The remainder of Roslyn Heights relies on cesspools and septic systems.

==== Water ====
The portion of Roslyn Heights north of the Northern State Parkway is located within the boundaries of (and is thus served by) the Roslyn Water District, the area of Roslyn Heights between the Northern State Parkway and the Wheatley Hills Golf Club is located within the boundaries of (and is thus served by) the Albertson Water District, and the portion of the Wheatley Hills Golf Club within Roslyn Heights is located within the boundaries of (and is thus served by) the Village of East Williston's municipal water system.

==Notable people==
- Gary Ackerman – Former Democratic Congressman for New York State's 5th congressional district.
- Thomas Benton Ackerson – Real estate developer who founded the T. B. Ackerson Company.
- Eric Asimov – Dining reporter for The New York Times.
- Emile Zola Berman (1902–1981) – litigator whose defense roster included Sirhan Sirhan.
- Rick Berman – Hollywood producer and screenwriter.
- Alison Bernstein – Historian and Ford Foundation program officer.
- Hazel Nell Dukes – Civil rights activist.
- John Giorno (1936–2019) – Artist and poet.
- Rick Hoffman (born 1970) – Actor.
- Salman Khan – Actor and producer.
- Kenneth G. Langone – Billionaire businessman and co-founder of Home Depot; grew up in Roslyn Heights.
- Shep Messing – Olympic soccer goalkeeper and current broadcaster.
- Chris Miller – Author and co-writer, Animal House.
- John Pierpont Morgan – Banker, financier, and art collector; founder of J.P. Morgan & Co.

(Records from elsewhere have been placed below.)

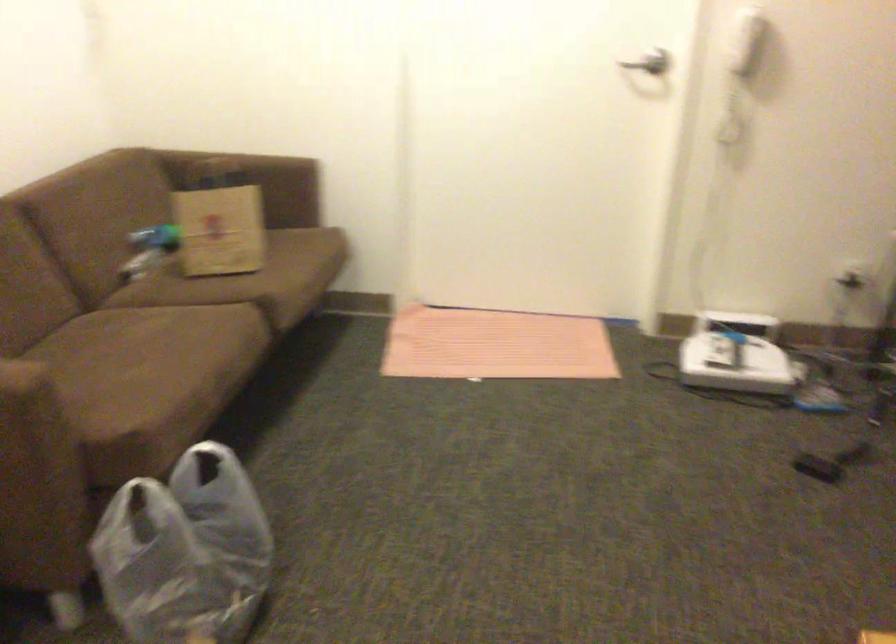 Where would you pull the silver door handle? Please return your answer as a coordinate pair (x, y).

(650, 62) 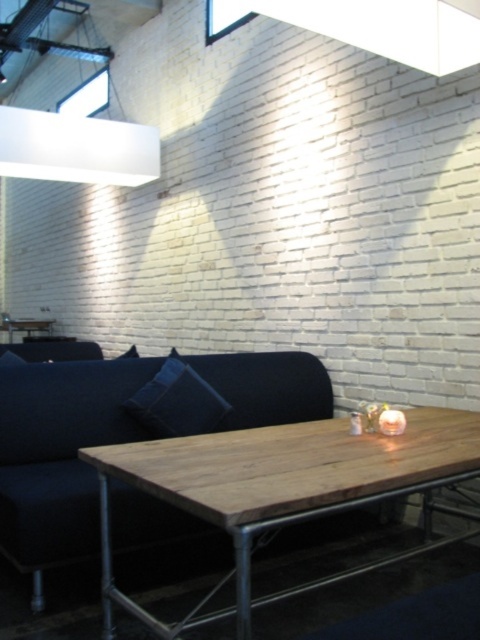 Who is positioned more to the right, dark blue fabric couch at center or dark blue fabric pillow at center?

dark blue fabric couch at center is more to the right.

Between point (199, 387) and point (190, 429), which one is positioned behind?

The point (199, 387) is more distant.

Locate an element on the screen. The height and width of the screenshot is (640, 480). dark blue fabric couch at center is located at coordinates (120, 433).

Consider the image. Who is more forward, (7,148) or (225,410)?

Point (225,410) is more forward.

Is point (127, 182) positioned after point (164, 410)?

Yes, point (127, 182) is behind point (164, 410).

Who is more distant from viewer, (58, 145) or (179, 369)?

Point (58, 145)

Locate an element on the screen. white matte rectangular light fixture at upper left is located at coordinates (76, 148).

Looking at this image, which is more to the right, dark blue fabric couch at center or rustic wood table at center?

rustic wood table at center

Who is lower down, dark blue fabric couch at center or rustic wood table at center?

rustic wood table at center

This screenshot has height=640, width=480. I want to click on dark blue fabric couch at center, so click(x=120, y=433). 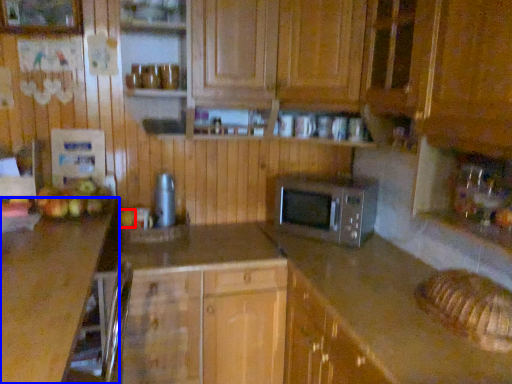 Question: Which object is closer to the camera taking this photo, apple (highlighted by a red box) or countertop (highlighted by a blue box)?

Choices:
 (A) apple
 (B) countertop

Answer: (B) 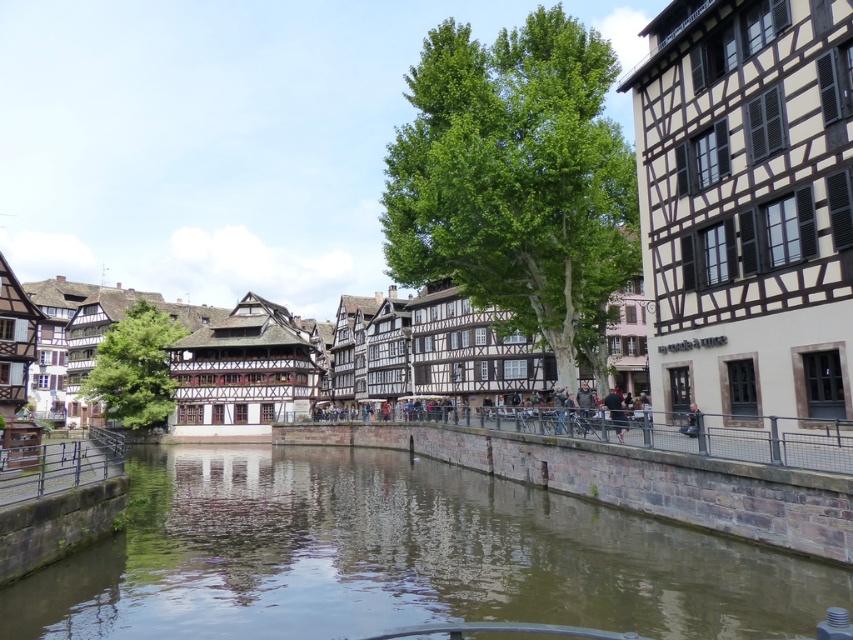 You are a photographer standing at the edge of the canal and want to take a photo that includes both point (160, 508) and point (694, 410). Based on their positions, which point will appear closer to the bottom of the photo?

Point (160, 508) is further to the camera than point (694, 410), so in the photo, point (694, 410) will appear closer to the bottom of the photo because it is farther from the camera.

In the scene shown: You are standing at the point marked as point (396, 557) in the canal scene. What is the name of the feature located exactly at this coordinate?

The feature located at point (396, 557) is the brown stone river at center.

- Christopher Morley - Author
- Larry Nagler (born 1940) – Tennis player, 1960 NCAA Tennis Singles Champion and Doubles Champion.

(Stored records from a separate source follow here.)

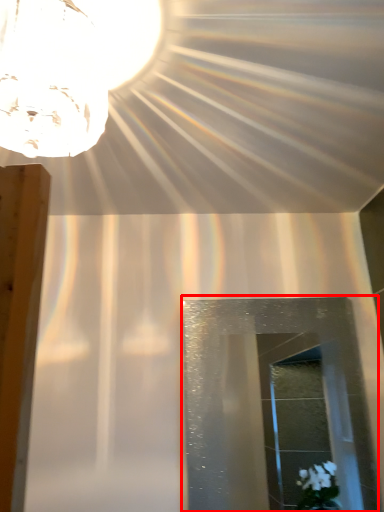 Question: From the image, what is the correct spatial relationship of glass door (annotated by the red box) in relation to lamp?

Choices:
 (A) left
 (B) right

Answer: (B) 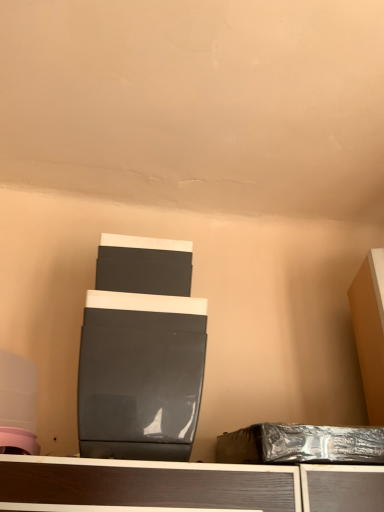 Question: Is shiny metallic box at lower right next to glossy black speaker at center?

Choices:
 (A) yes
 (B) no

Answer: (B)

Question: Could you tell me if shiny metallic box at lower right is turned towards glossy black speaker at center?

Choices:
 (A) no
 (B) yes

Answer: (A)

Question: Considering the relative sizes of shiny metallic box at lower right and glossy black speaker at center in the image provided, is shiny metallic box at lower right smaller than glossy black speaker at center?

Choices:
 (A) yes
 (B) no

Answer: (A)

Question: Is shiny metallic box at lower right positioned before glossy black speaker at center?

Choices:
 (A) yes
 (B) no

Answer: (B)

Question: Is shiny metallic box at lower right to the left of glossy black speaker at center from the viewer's perspective?

Choices:
 (A) no
 (B) yes

Answer: (A)

Question: From a real-world perspective, is shiny metallic box at lower right located higher than glossy black speaker at center?

Choices:
 (A) yes
 (B) no

Answer: (B)

Question: Is matte orange cabinet at right bigger than glossy black speaker at center?

Choices:
 (A) yes
 (B) no

Answer: (B)

Question: Is glossy black speaker at center located within matte orange cabinet at right?

Choices:
 (A) no
 (B) yes

Answer: (A)

Question: Does matte orange cabinet at right come behind glossy black speaker at center?

Choices:
 (A) yes
 (B) no

Answer: (A)

Question: From a real-world perspective, is matte orange cabinet at right on glossy black speaker at center?

Choices:
 (A) yes
 (B) no

Answer: (A)

Question: Does matte orange cabinet at right turn towards glossy black speaker at center?

Choices:
 (A) no
 (B) yes

Answer: (A)

Question: Considering the relative sizes of matte orange cabinet at right and glossy black speaker at center in the image provided, is matte orange cabinet at right thinner than glossy black speaker at center?

Choices:
 (A) yes
 (B) no

Answer: (A)

Question: Does glossy black speaker at center have a greater width compared to matte orange cabinet at right?

Choices:
 (A) no
 (B) yes

Answer: (B)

- Mike Pollock (born 1965) – Voice actor.
- Darren Rovell (born 1978) – Sports business analyst.
- Van Toffler – President of MTV.
- Harry Wachtel (1917–1997) – Lawyer and businessman.
- Fred Wilpon – Owner of the New York Mets.
- Jeff Wilpon – Chief Operating Officer of the New York Mets.
- Richard Zimler – Novelist.

== In popular culture ==
Scenes for the 2018 film, The Week of, were filmed within Roslyn Heights – specifically, at the Powerhouse Road–Roslyn Road intersection, at the Roslyn Heights–East Hills border.